To repeat, it doesn't include your mortgage, any depreciation your accountant includes, your taxes.
NOI is basically the same for everyone. Anyone who owns property X will have pretty much the same bills to pay. The main difference will be your property manager costs. One reason why it is so important to negotiate the property management fees in advance.
Figure out what your NOI is for a property. Don't just take the sellers sheet at face value. Get the real rents and the real expenses for the last two years.
CAP rate
Capitalization rate is everywhere in real estate investing. Why? Because unlike ROE, it isn't specific to you.
CAP rate allows you - and everyone else - to compare any two properties for their hypothetical returns. Below 5% is usually cash flow negative for most investors.
Hypothetical. You shouldn't like the sound of that. I don't.
CAP rate is the returns of a property if you didn't have to finance it. That works if you're the heir to an oil empire. The reality is that 99% of us need a loan. That's why it's a hypothetical. If you paid $500,000 cash for a property and it made an NOI of $50,000 then the CAP rate is 10% ($50K divided by $500K). No financing included. No property management included.
CAP rate is the NOI divided by the purchase price. As you saw above, NOI is pretty much the same for everyone.
You'll typically see CAP rates of 4% to 7%. They're a starting point and that's it. Create your own rental calculator because the CAP rate doesn't mean anything for your situation. You have to include your real costs. That's property management and financing and anything else.
Cash flow and cash-on-cash
Be. Cash flow. Positive.
Cash flow is how much cash flows in and out of your bank account at any time.
Once you've bought your rental property with your downpayment, you shouldn't need to sink another dollar into it. The property should build enough cash over time to finance renovations. Or to cover unexpected vacancy.
Cash flow is king. Simple. Forecast your cash flow.
You may have a different circumstance. You may be comfortable with heavily financing a property so it is profitable but still requires you to inject cash. Fine.
For the rest of us I'm not going to beat around the bush. Get a place that kicks off enough cash. You'll have peace of mind. You'll be able to buy other places with this cash (hopefully!).
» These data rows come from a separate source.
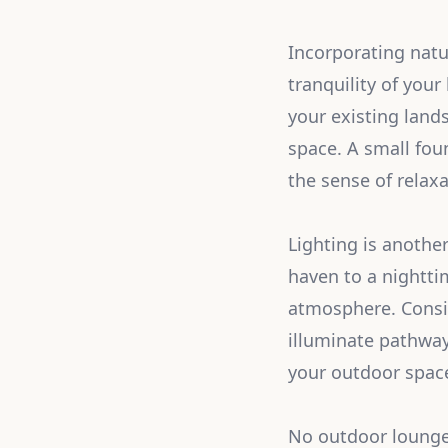
Incorporating natu
tranquility of yo
your existing land
space. A small fou
the sense of relaxa
Lighting is anothe
haven to a nightti
atmosphere. Conside
illuminate pathway
your outdoor space
No outdoor lounge 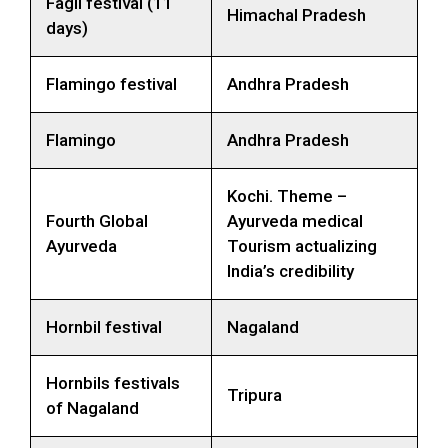
Fagli festival (11
Himachal Pradesh
days)
Flamingo festival
Andhra Pradesh
Flamingo
Andhra Pradesh
Kochi. Theme –
Fourth Global
Ayurveda medical
Ayurveda
Tourism actualizing
India’s credibility
Hornbil festival
Nagaland
Hornbils festivals
Tripura
of Nagaland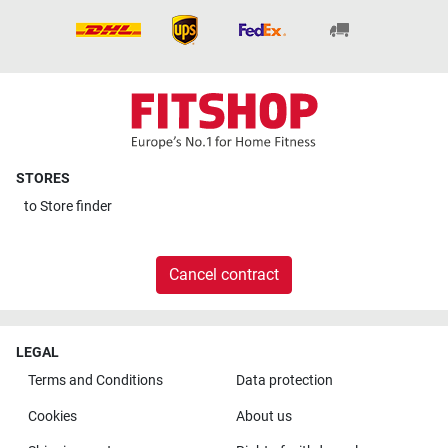
STORES
to
Store finder
Cancel contract
LEGAL
Terms and Conditions
Data protection
Cookies
About us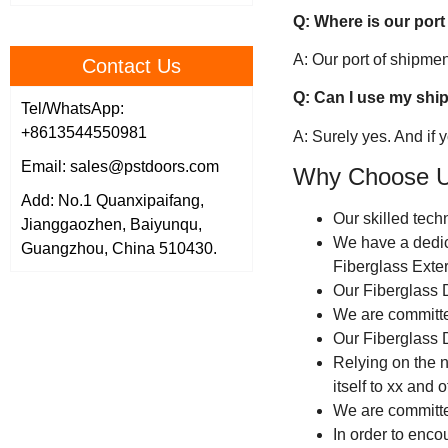
Q: Where is our port
A: Our port of shipm
Contact Us
Q: Can I use my shi
Tel/WhatsApp:
+8613544550981
A: Surely yes. And if
Email: sales@pstdoors.com
Why Choose 
Add: No.1 Quanxipaifang,
Our skilled tech
Jianggaozhen, Baiyunqu,
We have a dedic
Guangzhou, China 510430.
Fiberglass Exter
Our Fiberglass 
We are committed
Our Fiberglass D
Relying on the n
itself to xx and 
We are committe
In order to enco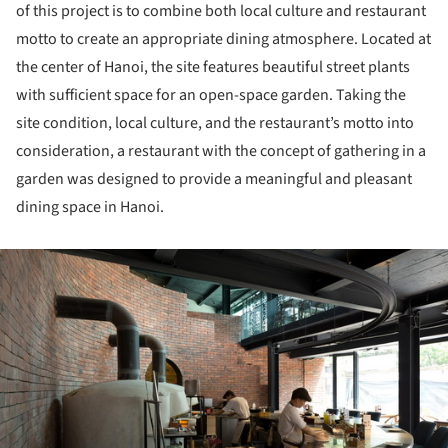
of this project is to combine both local culture and restaurant
motto to create an appropriate dining atmosphere. Located at
the center of Hanoi, the site features beautiful street plants
with sufficient space for an open-space garden. Taking the
site condition, local culture, and the restaurant’s motto into
consideration, a restaurant with the concept of gathering in a
garden was designed to provide a meaningful and pleasant
dining space in Hanoi.
ture!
If you're sinking more dollars into a place (it's cash flow negative) you're really hoping for the place to go up in value or rents to rise disproportionately quickly. You're taking on more risk is the upshot.
You will rarely hear the phrase cash-on-cash. Don't confuse it with ROE.
Cash-on-cash is how much cash your property puts in your bank per dollar of down payment. You put a down payment of $100,000. At the end of your first year you have $20,000 more dollars in your bank account than you did at the start. $20,000 divided by $100,000 is 20% cash-on-cash return.
Summary
All four metrics have their use. None is right, none is wrong. It's like car performance. Acceleration, top speed, fuel efficiency, tank range all have their uses. They're all connected and together paint a picture of how good the car is for you.
ROE ("return on equity") allows you to compare a property against your other investment opportunities. Aim for 10%+ as a guide.
NOI ("net operating income") are the raw dollars made on a property. They're a little different for everyone for a given property.
CAP rate ("capitalization rate") is the most standard way of comparing the returns of different properties irrespective of your circumstances. Aim for 6%+ as a guide.
Cash flow is the hard dollars moving into your bank account for a given property you own. Be cash flow positive.